Gleichzeitig sind Unternehmen, die eine Kombination aus einzelnen Softwarekomponenten nutzen, die durch Middleware verknüpft werden, weniger anfällig für Ausfälle ihrer Softwareanbieter. Bricht hier ein einzelnes System weg, kann dies in der Regel problemlos kompensiert werden. Anders sieht es bei der Nutzung großer Kompaktlösungen aus. Gibt es hier einen Ausfall, leiden Unternehmer häufig an den Konsequenzen.
Typischerweise kommt schon heute überall dort Middleware zum Einsatz, wo Mitarbeiter aus verschiedenen Abteilungen eines Fulfillment-Unternehmens Zugriff auf ein- und dasselbe Lagermanagementsystem benötigen. Sind die Softwarelösungen der jeweiligen Abteilungen mit der zentralen Lagerdatenbank verbunden, kann sich etwa ein Kommissionierer über sein Tablet den Standort eines Artikels auf seiner Pickliste anzeigen lassen, während ein Buchhalter für die Rechnungsstellung auf einen Klick die gelagerten, versandten und retournierten Stückzahlen der jeweiligen Produkte abruft.
Ein darauf aufbauender, vertiefender Digitalisierungsschritt könnte nun darin bestehen, dieselben Datenflüsse auch für die effizientere Zusammenarbeit mit Kunden zu nutzen. So ermöglicht etwa die Anbindung von Onlineshops an ein zentrales Lagermanagementsystem transparente Prozesse im Fulfillment: Durch die Echtzeit-Aktualisierungen wissen die Händler jederzeit, auf welchem Stand eine Bestellung ist, wo eine Lieferung sich aktuell befindet, wie es um den Lagerbestand steht oder welchen Bearbeitungsstatus eine Retoure hat.

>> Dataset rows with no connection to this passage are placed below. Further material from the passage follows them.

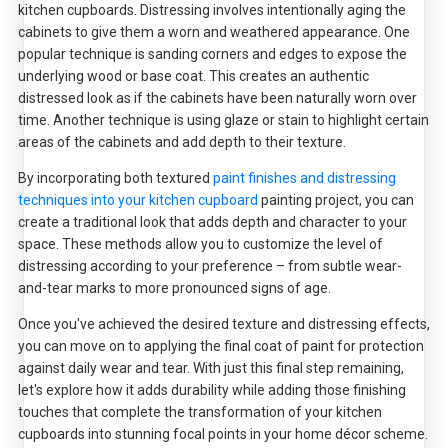
kitchen cupboards. Distressing involves intentionally aging the
cabinets to give them a worn and weathered appearance. One
popular technique is sanding corners and edges to expose the
underlying wood or base coat. This creates an authentic
distressed look as if the cabinets have been naturally worn over
time. Another technique is using glaze or stain to highlight certain
areas of the cabinets and add depth to their texture.
By incorporating both textured
paint finishes and distressing
techniques into your kitchen cupboard
painting project, you can
create a traditional look that adds depth and character to your
space. These methods allow you to customize the level of
distressing according to your preference – from subtle wear-
and-tear marks to more pronounced signs of age.
Once you've achieved the desired texture and distressing effects,
you can move on to applying the final coat of paint for protection
against daily wear and tear. With just this final step remaining,
let's explore how it adds durability while adding those finishing
touches that complete the transformation of your kitchen
cupboards into stunning focal points in your home décor scheme.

Das stärkt nicht nur die Vertrauensbasis in der Zusammenarbeit zwischen Onlinehändlern und ihren Logistik-Partnern, sondern erleichtert auch die Planung von Nachbestellungen und Lieferungen ins Lager.
Der richtige Ansatzpunkt für die Digitalisierung im Fulfillment
Laut einer Studie des Fraunhofer-Instituts für Produktionstechnik und Automatisierung wird die Digitalisierung bis ins Jahr 2040 sowohl die Auftragsabwicklung als auch Logistikprozesse enorm verbessern. Einen der wichtigsten Gründe dafür sehen die Experten in den immer effizienteren Datenströmen, die ungeahntes Potenzial für die Prozessoptimierung bieten. Um diese Chance in den kommenden Jahrzehnten zu nutzen, ist es allerdings unerlässlich, die Digitalisierung schon heute so rasch wie möglich voranzutreiben.
Für eine frische Perspektive auf vertraute Strukturen lohnt es sich daher, die Prozesse im Fulfillment-Center gemeinsam mit dem IT-Partner Ihres Vertrauens einem grundlegenden Digitalisierungs-Audit zu unterziehen: Welche Prozesse lassen sich aus dem Analogen ins Digitale übersetzen – und wie können Sie die bereits eingerichteten Systeme zu einem starken Informationsnetzwerk zusammenschließen?
Die Antworten auf diese Fragen erweisen sich oftmals als überraschend einfach - insbesondere im Fulfillment, das schon seit Jahrzehnten verschiedenste digitale Softwarelösungen nutzt, um die Auftragsabwicklung zu optimieren. Ein Vorsprung, den es nun zu nutzen gilt, um starke Systeme zu noch stärkeren Informationsnetzwerken zu verbinden.